Task instructions: Go through the entries below and copy each line that holds the word "Įmonės".

Data to process:
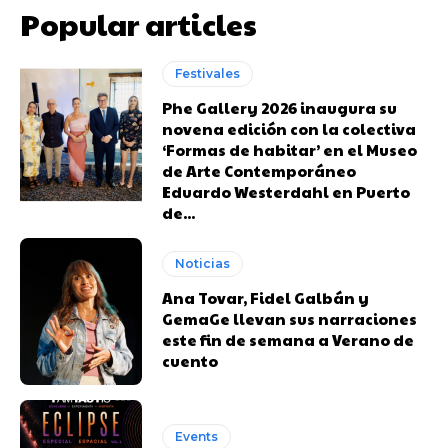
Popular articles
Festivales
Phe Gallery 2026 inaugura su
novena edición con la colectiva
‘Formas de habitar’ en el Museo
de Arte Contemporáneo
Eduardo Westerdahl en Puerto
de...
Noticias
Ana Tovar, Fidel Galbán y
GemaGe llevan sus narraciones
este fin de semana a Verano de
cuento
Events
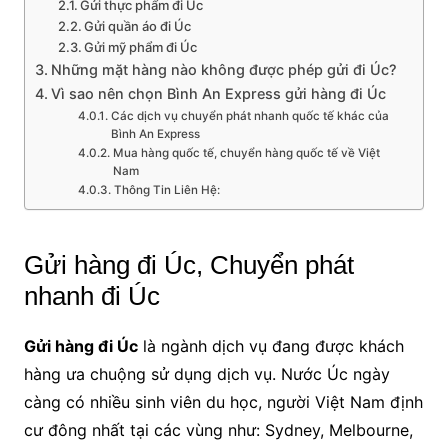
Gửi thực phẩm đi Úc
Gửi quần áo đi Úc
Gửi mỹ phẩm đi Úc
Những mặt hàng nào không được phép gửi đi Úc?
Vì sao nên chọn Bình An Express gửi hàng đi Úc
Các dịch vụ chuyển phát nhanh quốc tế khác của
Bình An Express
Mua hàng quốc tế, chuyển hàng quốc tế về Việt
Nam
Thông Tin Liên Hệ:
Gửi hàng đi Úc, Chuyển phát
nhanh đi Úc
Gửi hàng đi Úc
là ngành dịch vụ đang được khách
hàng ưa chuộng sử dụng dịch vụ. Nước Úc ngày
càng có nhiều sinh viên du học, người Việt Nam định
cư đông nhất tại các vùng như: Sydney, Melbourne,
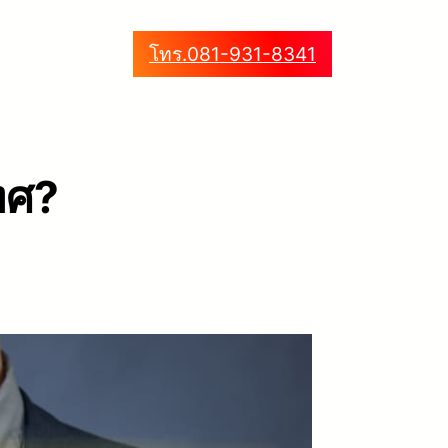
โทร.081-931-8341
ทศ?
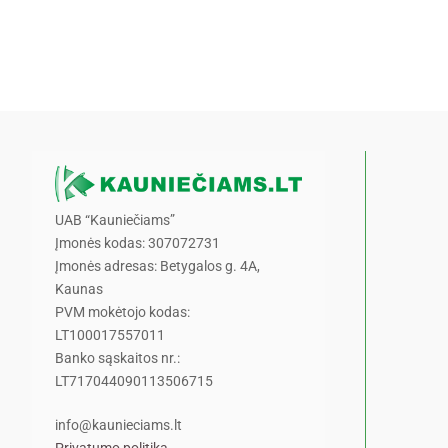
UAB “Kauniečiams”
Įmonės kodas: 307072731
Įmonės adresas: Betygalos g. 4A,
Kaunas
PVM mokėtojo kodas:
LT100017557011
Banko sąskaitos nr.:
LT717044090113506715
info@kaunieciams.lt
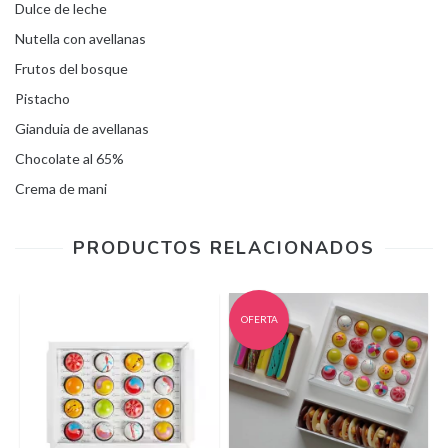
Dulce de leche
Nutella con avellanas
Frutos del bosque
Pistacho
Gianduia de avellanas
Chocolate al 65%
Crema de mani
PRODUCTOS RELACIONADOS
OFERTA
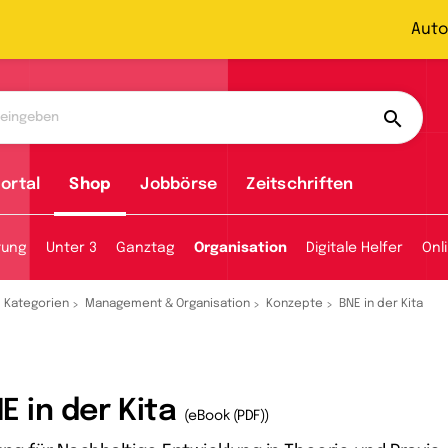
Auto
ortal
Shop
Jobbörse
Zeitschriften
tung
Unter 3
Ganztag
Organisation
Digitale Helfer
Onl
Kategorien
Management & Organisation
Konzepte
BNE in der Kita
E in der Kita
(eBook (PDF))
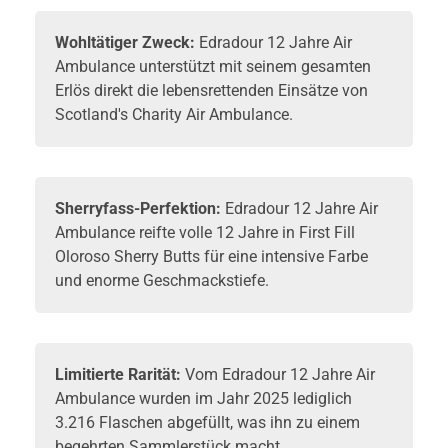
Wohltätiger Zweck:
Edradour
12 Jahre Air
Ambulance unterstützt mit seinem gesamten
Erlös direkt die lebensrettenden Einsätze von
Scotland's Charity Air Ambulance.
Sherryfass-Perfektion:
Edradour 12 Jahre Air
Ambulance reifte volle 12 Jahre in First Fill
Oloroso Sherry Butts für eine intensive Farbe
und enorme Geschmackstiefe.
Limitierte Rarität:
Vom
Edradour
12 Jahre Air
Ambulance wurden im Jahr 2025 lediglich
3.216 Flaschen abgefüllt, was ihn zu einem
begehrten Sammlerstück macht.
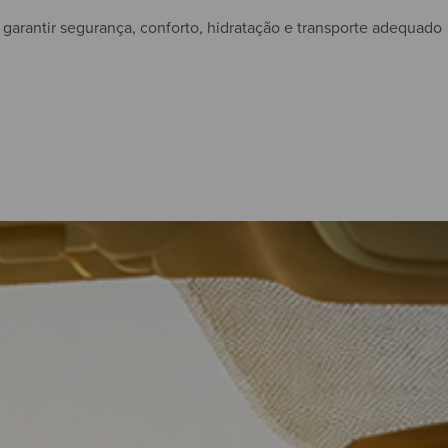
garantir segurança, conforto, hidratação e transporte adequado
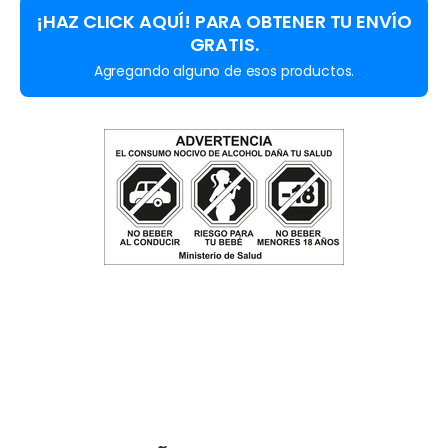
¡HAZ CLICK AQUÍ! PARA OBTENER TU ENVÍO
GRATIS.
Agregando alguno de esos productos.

* * *

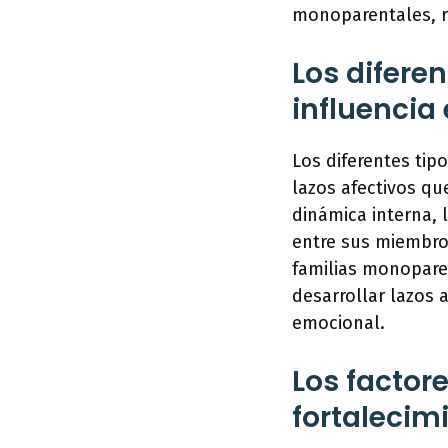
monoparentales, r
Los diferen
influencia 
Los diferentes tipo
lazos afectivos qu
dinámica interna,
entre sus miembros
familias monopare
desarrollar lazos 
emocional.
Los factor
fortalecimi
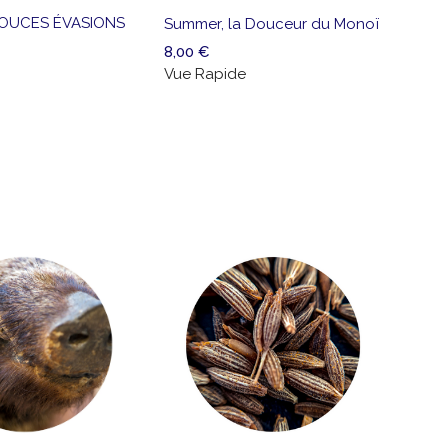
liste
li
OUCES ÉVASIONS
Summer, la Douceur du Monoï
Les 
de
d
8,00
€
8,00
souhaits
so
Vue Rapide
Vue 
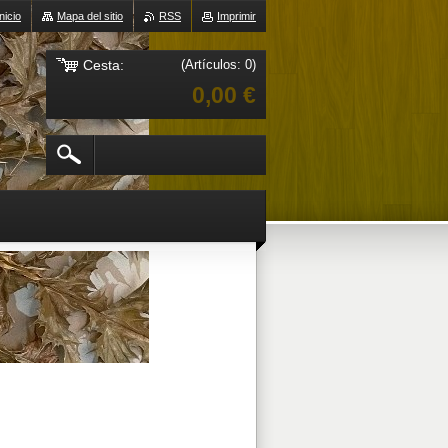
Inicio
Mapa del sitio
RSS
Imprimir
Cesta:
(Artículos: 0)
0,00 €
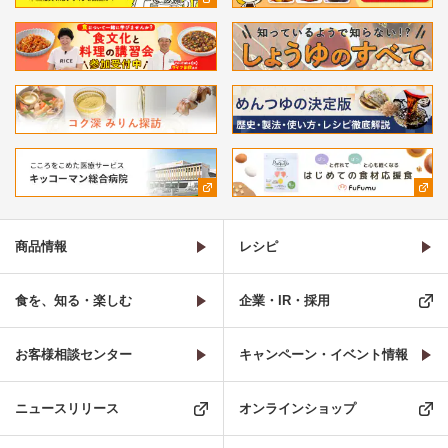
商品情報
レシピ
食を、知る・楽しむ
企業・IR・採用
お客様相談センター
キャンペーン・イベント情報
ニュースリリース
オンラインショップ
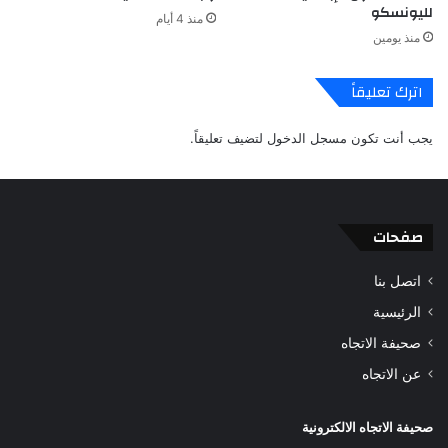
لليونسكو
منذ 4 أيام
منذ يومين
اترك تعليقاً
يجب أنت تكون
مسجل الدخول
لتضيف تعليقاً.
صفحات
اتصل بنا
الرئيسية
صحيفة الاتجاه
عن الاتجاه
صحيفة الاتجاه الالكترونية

...

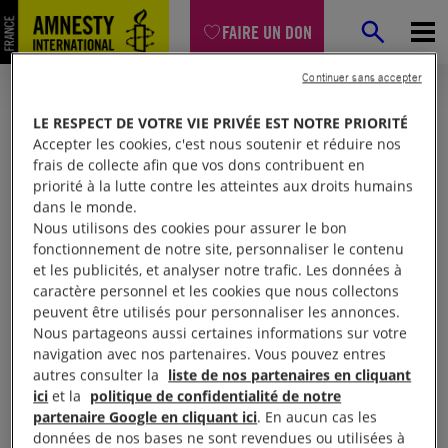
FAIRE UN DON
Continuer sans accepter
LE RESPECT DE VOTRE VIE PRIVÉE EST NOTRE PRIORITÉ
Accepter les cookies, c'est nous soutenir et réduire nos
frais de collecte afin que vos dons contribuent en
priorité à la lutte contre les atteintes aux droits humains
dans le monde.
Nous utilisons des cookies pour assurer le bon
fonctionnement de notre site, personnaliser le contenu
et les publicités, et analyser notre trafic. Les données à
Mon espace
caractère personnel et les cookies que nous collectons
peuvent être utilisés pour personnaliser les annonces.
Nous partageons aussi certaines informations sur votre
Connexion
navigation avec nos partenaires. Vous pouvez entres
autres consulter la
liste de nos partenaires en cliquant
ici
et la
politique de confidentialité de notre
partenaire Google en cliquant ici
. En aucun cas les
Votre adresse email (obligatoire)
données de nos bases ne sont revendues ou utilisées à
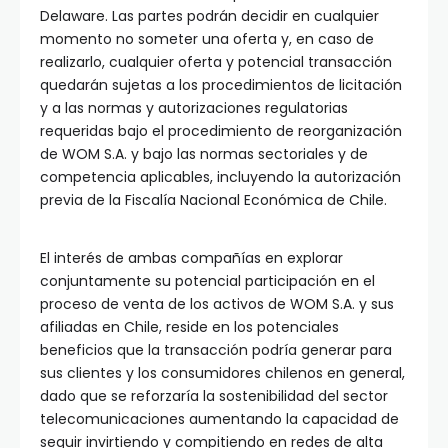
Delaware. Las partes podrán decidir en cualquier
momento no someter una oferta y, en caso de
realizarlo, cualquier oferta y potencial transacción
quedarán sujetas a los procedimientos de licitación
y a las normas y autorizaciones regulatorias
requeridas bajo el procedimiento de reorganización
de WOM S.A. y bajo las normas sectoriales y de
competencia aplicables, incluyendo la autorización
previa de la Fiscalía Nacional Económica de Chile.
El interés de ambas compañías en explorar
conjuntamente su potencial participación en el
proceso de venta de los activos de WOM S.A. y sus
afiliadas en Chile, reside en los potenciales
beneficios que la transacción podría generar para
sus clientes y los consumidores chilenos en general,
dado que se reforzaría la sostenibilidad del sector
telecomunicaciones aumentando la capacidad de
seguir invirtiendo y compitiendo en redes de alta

Response below:
Įmonės kodas: 307072731
Įmonės adresas: Betygalos g. 4A,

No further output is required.